これからフリーランスエンジニアになる方は、フリーランスになったときの税金や年金など、お金まわりに関する不安も多いでしょう。

会社員であれば会社がすべて手続きをしてくれますが、フリーランスエンジニアは自分で行わなければいけません。

この税金や年金の手続きをしないと、フリーランスとしての活動に支障をきたします。そのため、あらかじめ把握しておく必要があります。

そこで本記事では、フリーランスが知っておくべき税金や節税、年金などお金にまつわる知識について網羅的に解説していくので、ぜひ最後までご覧ください!

<本記事の内容>

  • フリーランスエンジニアが支払うべき税金
  • フリーランスの節税方法、経費など
  • フリーランスの年金問題について

フリーランスエンジニアが支払うべき税金

会社員であれば、所得税や保険料の支払いは会社の経理担当がすべて行ってくれます。しかし、フリーランスは個人事業主なので、税金の支払いや手続きはすべて自分で行わなければなりません。

フリーランスエンジニアが支払うべき税金は以下のとおりです。

<フリーランスエンジニアが支払うべき税金>

  • 所得税
  • 個人事業税
  • 住民税
  • 消費税

これらの税金を支払わないと、脱税として罰金対象になるのでしっかりと理解しておきましょう。

所得税は会社員と異なり自分で納める必要がある

まずはじめに、所得税を国に納める必要があります。

フリーランス エンジニア 税金

会社員であれば、給料からすでに所得税が引かれているのでなんの心配もありません。しかしフリーランスの場合は自分で売上から経費を引き、所得の総額を算出し、所得税率を計算する必要があります。

課税される所得金額 税率 控除額
195万円以下 5% 0円
195万円超330万円以下 10% 9万7500円
330万円超695万円以下 20% 42万7500円
695万円超900万円以下 23% 63万6000円
900万円超1800万円以下 33% 153万6000円
1800万円超4000万円以下 40% 279万6000円
4000万円超 45% 479万6000円

▲出典:国税庁

日本は累進課税制度を採用しているため、所得が高い人ほど税率は高くなります。

フリーランスエンジニアであれば、「330万円超え695万円以下」もしくは、「695万円超え900万円以下」に該当する人が多いと思いますので、税率は20%〜23%となっています。

個人事業税を都道府県に支払う義務がある

次に、フリーランス(個人事業主)に課せられる税金として、個人事業税があります。

これはサラリーマンにはないフリーランス特有の税金です。
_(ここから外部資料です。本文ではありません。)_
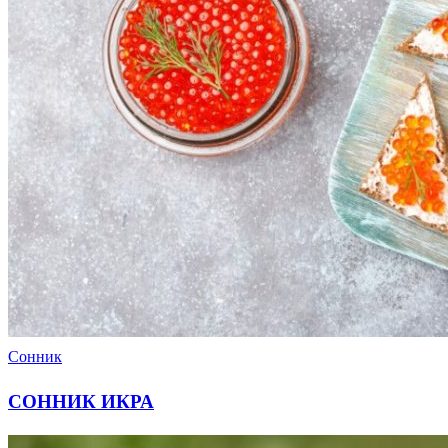
Сонник
СОННИК ИКРА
事業内容に応じて税率が変わり、都道府県に支払う義務があります。

フリーランス エンジニア 税金

個人事業税は、所得が290万円以下の場合は納税する必要がなく、また業種によっても税率が異なります。

第1種事業(税率5%) 第2種事業(税率4%) 第3種事業(税率5%)
物品販売業、保険業、金銭貸付業、物品貸付業、不動産貸付業など37業種 畜産業、水産業、薪炭製造業 コンサルタント業、設計監督者業、不動産鑑定業、デザイン業など30業種

▲参考:東京都主税局

フリーランスエンジニアの仕事内容は扱う案件によって異なるため、すべてのフリーランスエンジニアに個人事業税が適用されるわけではありません。

  • 請負契約している場合:第1種事業に該当(税率5%)
  • ソフトやハードウェア開発の場合:製造業で第1種事業に該当(税率5%)
  • システム開発の場合:どれにも該当しない

扱う案件によって課せられる税金が変わってくるため、詳細は最寄りの税務署に問い合わせることをおすすめします。

住民税は前年の収入をもとに金額が決まる

次に、フリーランスエンジニアは住民税を支払う義務があります。

フリーランス エンジニア 税金

住民税は、前年の所得に応じて決まる所得割と、所得に関係なく決まった金額を納税する均等割の2つを納税する必要があります。

所得割 課税所得の10%(都道府県4%+市区町村6%)
均等割 4000円(都道府県1000円+市区町村3000円)

前年の所得に応じて翌年の住民税が決まると覚えておきましょう。翌年の収入が少なくても、前年の収入が多い場合は高額な税金が課せられるため、むやみに支出することは避けたほうが懸命です。

消費税は前々年の課税売上に応じる

フリーランスエンジニアは、自分のスキルや納品物という商品を顧客に販売して所得を得ているため、消費税が発生します。

たとえば、案件の単価が10万円の場合は、1万円の消費税を上乗せしてクライアントに請求することが可能です。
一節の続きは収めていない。